- [Information provided]
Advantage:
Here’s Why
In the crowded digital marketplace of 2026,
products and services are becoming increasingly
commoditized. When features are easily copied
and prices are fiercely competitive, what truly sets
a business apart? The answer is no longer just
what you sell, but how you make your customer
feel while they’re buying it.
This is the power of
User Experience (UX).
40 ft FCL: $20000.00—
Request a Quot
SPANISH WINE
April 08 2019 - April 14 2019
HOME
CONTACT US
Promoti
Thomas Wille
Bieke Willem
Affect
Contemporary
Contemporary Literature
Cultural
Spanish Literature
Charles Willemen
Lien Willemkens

...

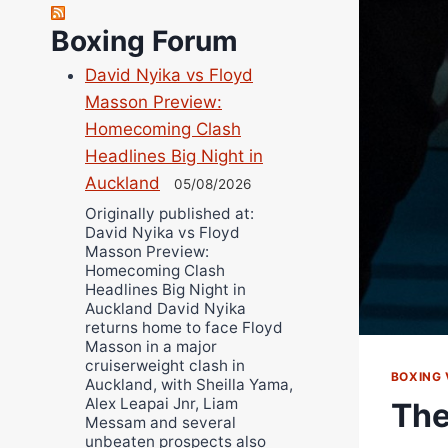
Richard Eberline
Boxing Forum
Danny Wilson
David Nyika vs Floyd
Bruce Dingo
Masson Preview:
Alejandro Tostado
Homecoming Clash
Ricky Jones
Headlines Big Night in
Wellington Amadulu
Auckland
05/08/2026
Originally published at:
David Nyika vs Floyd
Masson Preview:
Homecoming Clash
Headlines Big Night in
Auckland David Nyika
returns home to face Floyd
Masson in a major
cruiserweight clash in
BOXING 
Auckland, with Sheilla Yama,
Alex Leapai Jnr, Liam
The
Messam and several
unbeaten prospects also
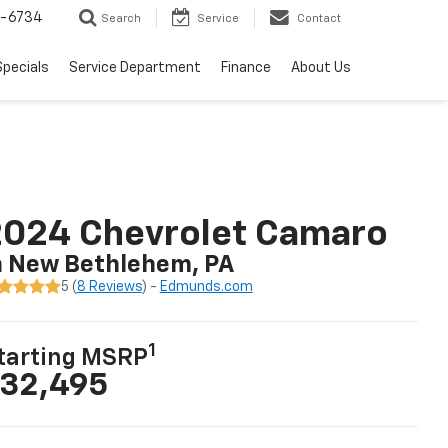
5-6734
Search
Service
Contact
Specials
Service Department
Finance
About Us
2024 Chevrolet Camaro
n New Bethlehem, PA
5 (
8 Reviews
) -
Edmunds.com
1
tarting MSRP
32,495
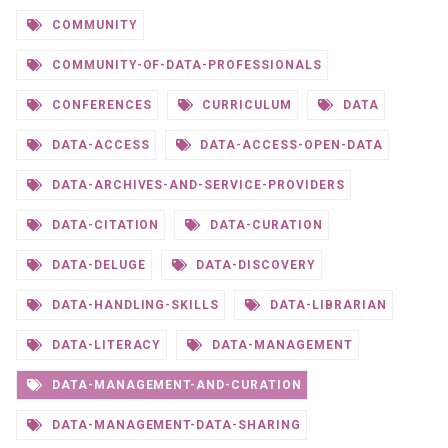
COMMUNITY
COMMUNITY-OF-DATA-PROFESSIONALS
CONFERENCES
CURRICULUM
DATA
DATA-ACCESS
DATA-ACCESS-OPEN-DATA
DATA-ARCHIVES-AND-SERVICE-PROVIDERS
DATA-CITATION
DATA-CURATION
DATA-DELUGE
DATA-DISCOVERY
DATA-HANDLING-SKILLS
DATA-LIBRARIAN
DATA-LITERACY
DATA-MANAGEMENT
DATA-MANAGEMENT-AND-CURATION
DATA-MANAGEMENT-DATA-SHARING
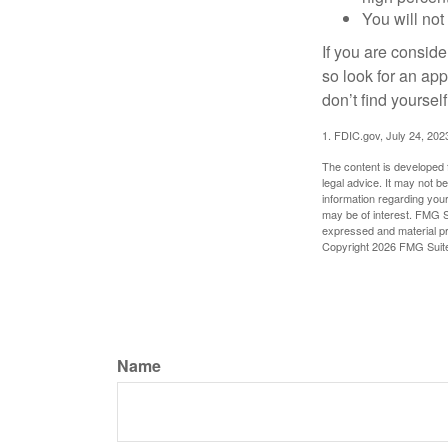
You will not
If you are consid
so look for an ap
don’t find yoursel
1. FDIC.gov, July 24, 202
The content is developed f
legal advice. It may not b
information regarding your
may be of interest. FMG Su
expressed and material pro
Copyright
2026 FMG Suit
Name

==

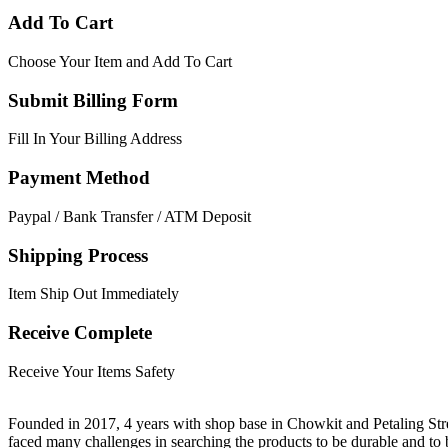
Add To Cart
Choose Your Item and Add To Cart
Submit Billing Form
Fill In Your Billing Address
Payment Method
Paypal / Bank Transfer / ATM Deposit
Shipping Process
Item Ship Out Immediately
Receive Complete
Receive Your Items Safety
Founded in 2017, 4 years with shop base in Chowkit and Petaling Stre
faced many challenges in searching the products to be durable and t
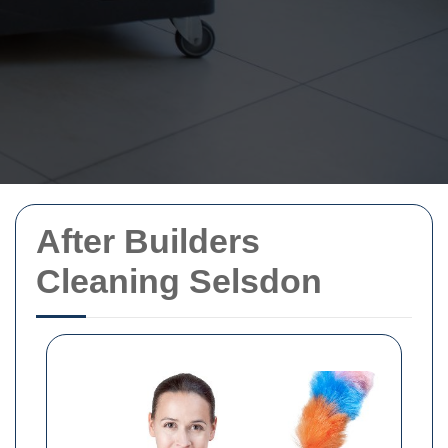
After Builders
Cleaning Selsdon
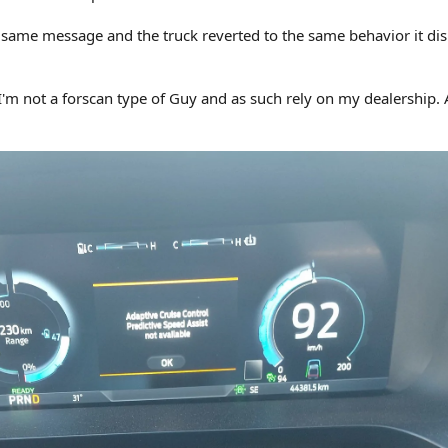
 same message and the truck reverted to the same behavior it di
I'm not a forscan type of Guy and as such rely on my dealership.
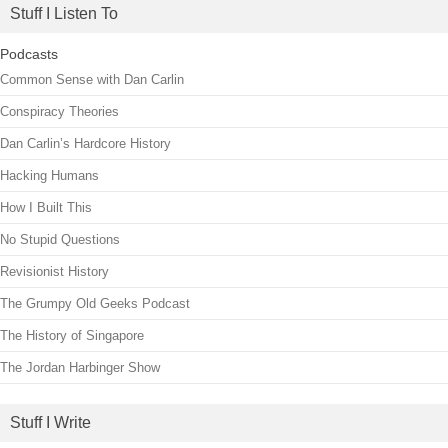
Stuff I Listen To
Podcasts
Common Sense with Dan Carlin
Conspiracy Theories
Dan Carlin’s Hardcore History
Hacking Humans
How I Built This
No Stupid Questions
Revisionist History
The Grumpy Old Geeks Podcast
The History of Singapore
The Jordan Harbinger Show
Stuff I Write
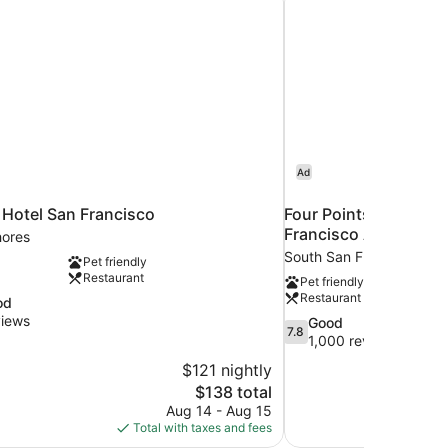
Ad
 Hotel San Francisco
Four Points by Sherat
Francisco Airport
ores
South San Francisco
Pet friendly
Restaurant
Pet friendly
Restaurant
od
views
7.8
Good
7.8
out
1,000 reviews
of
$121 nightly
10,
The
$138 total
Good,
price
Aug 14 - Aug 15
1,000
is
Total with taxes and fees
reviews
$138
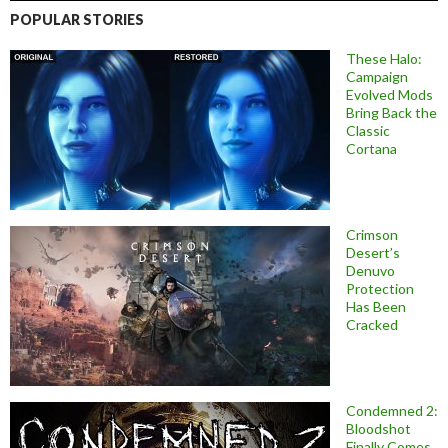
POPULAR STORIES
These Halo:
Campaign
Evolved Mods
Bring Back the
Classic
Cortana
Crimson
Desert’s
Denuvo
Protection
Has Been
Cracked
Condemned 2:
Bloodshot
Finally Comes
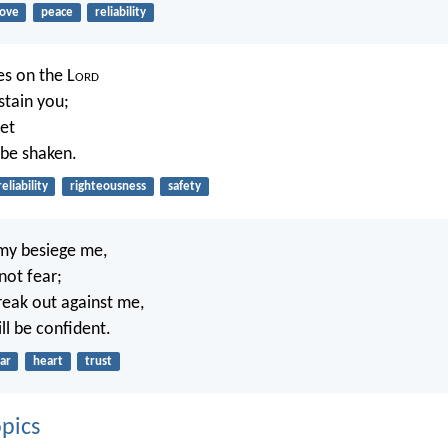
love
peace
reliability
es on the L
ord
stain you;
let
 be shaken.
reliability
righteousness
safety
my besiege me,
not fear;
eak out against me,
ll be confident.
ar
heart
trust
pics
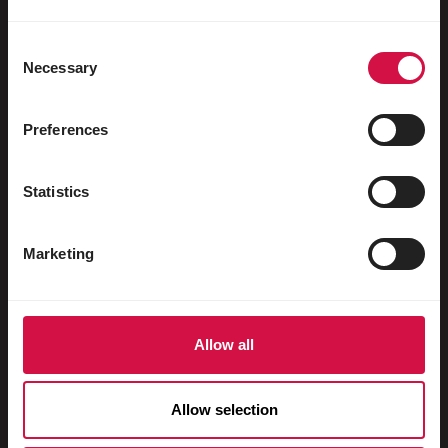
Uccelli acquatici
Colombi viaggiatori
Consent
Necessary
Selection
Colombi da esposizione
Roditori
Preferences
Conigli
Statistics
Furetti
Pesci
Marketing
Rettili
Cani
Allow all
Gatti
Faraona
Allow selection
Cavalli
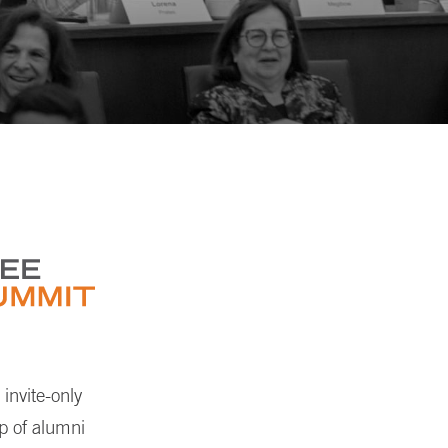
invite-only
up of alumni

- [Required work] Copy each line of the records containing the string "Colombi".

- [Your response]
Colombi viaggiatori
Colombi da esposizione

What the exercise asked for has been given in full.